## [PROVIDED DATA]
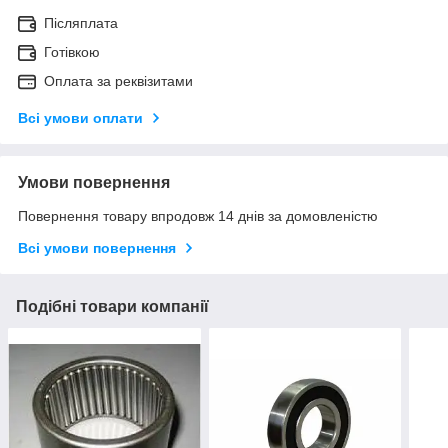
Післяплата
Готівкою
Оплата за реквізитами
Всі умови оплати
Умови повернення
Повернення товару впродовж 14 днів за домовленістю
Всі умови повернення
Подібні товари компанії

## [YOUR OBJECTIVE]
Each entry should be set down exactly, pictures excluded.

## [YOUR SOLUTION]
Післяплата
Готівкою
Оплата за реквізитами
Всі умови оплати
Умови повернення
Повернення товару впродовж 14 днів за домовленістю
Всі умови повернення
Подібні товари компанії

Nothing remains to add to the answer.